Orion’s failure helped cement the creeping fear within the industry that the A.I. scaling law wasn’t a law after all. If building ever-bigger models was yielding diminishing returns, the tech companies would need a new strategy to strengthen their A.I. products. They soon settled on what could be described as “post-training improvements.” The leading large language models all go through a process called pre-training in which they essentially digest the entire internet to become smart. But it is also possible to refine models later, to help them better make use of the knowledge and abilities they have absorbed. One post-training technique is to apply a machine-learning tool, reinforcement learning, to teach a pre-trained model to behave better on specific types of tasks. Another enables a model to spend more computing time generating responses to demanding queries.
A useful metaphor here is a car. Pre-training can be said to produce the vehicle; post-training soups it up. In the scaling-law paper, Kaplan and his co-authors predicted that as you expand the pre-training process you increase the power of the cars you produce; if GPT-3 was a sedan, GPT-4 was a sports car. Once this progression faltered, however, the industry turned its attention to helping the cars that they’d already built to perform better. Post-training techniques turned engineers into mechanics.
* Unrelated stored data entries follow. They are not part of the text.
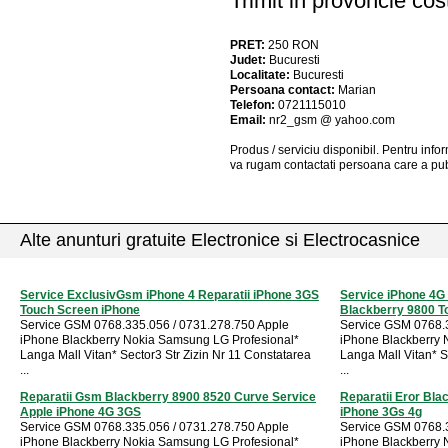
Trimit in provoncie cos
PRET:
250
RON
Judet:
Bucuresti
Localitate:
Bucuresti
Persoana contact:
Marian
Telefon:
0721115010
Email:
nr2_gsm @ yahoo.com
Produs / serviciu
disponibil
. Pentru info
va rugam contactati persoana care a pub
Alte anunturi gratuite Electronice si Electrocasnice
Service ExclusivGsm iPhone 4 Reparatii iPhone 3GS
Service iPhone 4G
Touch Screen iPhone
Blackberry 9800 T
Service GSM 0768.335.056 / 0731.278.750 Apple
Service GSM 0768.3
iPhone Blackberry Nokia Samsung LG Profesional*
iPhone Blackberry 
Langa Mall Vitan* Sector3 Str Zizin Nr 11 Constatarea
Langa Mall Vitan* S
...
...
Reparatii Gsm Blackberry 8900 8520 Curve Service
Reparatii Eror Bla
Apple iPhone 4G 3GS
iPhone 3Gs 4g
Service GSM 0768.335.056 / 0731.278.750 Apple
Service GSM 0768.3
iPhone Blackberry Nokia Samsung LG Profesional*
iPhone Blackberry 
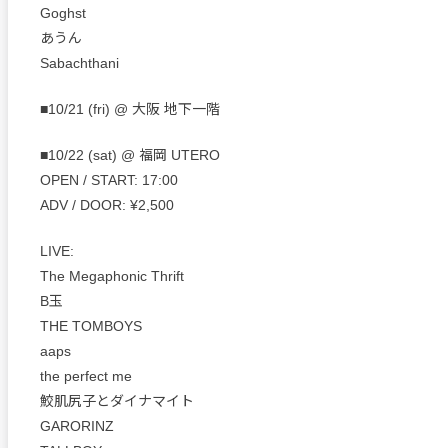
Goghst
あうん
Sabachthani
■10/21 (fri) @ 大阪 地下一階
■10/22 (sat) @ 福岡 UTERO
OPEN / START: 17:00
ADV / DOOR: ¥2,500
LIVE:
The Megaphonic Thrift
B玉
THE TOMBOYS
aaps
the perfect me
鮫肌尻子とダイナマイト
GARORINZ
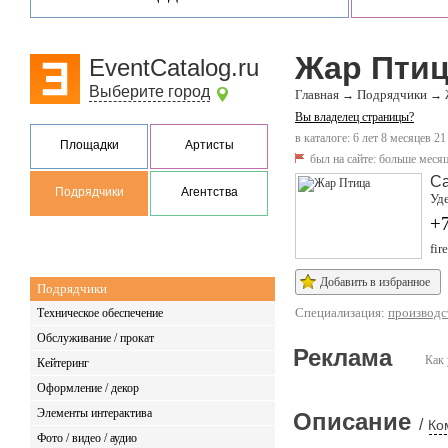
Жар Пти
EventCatalog.ru
Выберите город
Главная
Подрядчики
→
→
Вы владелец страницы?
в каталоге: 6 лет 8 месяцев 21
Площадки
Артисты
был на сайте:
больше месяц
Са
Подрядчики
Агентства
Уде
+7
fir
Добавить в избранное
Подрядчики
Специализация:
производс
Техническое обеспечение
Обслуживание / прокат
Реклама
Как 
Кейтеринг
Оформление / декор
Элементы интерактива
Описание
/
Ко
Фото / видео / аудио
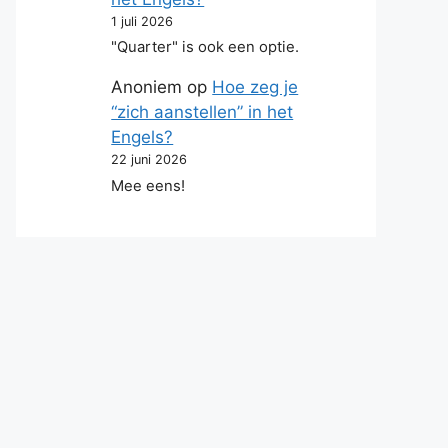
1 juli 2026
"Quarter" is ook een optie.
Anoniem
op
Hoe zeg je
“zich aanstellen” in het
Engels?
22 juni 2026
Mee eens!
Tech leaders were quick to express a hope that a post-training approach would improve their products as quickly as traditional scaling had. “We are seeing the emergence of a new scaling law,” Satya Nadella, the C.E.O. of Microsoft, said at a conference last fall. The venture capitalist Anjney Midha similarly spoke of a “second era of scaling laws.” In December, OpenAI released o1, which used post-training techniques to make the model better at step-by-step reasoning and at writing computer code. Soon the company had unveiled o3-mini, o3-mini-high, o4-mini, o4-mini-high, and o3-pro, each of which was souped up with a bespoke combination of post-training techniques.
Other A.I. companies pursued a similar pivot. Anthropic experimented with post-training improvements in a February release of Claude 3.7 Sonnet, and then made them central to its Claude 4 family of models. Elon Musk’s xAI continued to chase a scaling strategy until its wintertime launch of Grok 3, which was pre-trained on an astonishing 100,000 H100 G.P.U. chips—many times the computational power that was reportedly used to train GPT-4. When Grok 3 failed to outperform its competitors significantly, the company embraced post-training approaches to develop Grok 4. GPT-5 fits neatly into this trajectory. It’s less a brand-new model than an attempt to refine recent post-trained products and integrate them into a single package.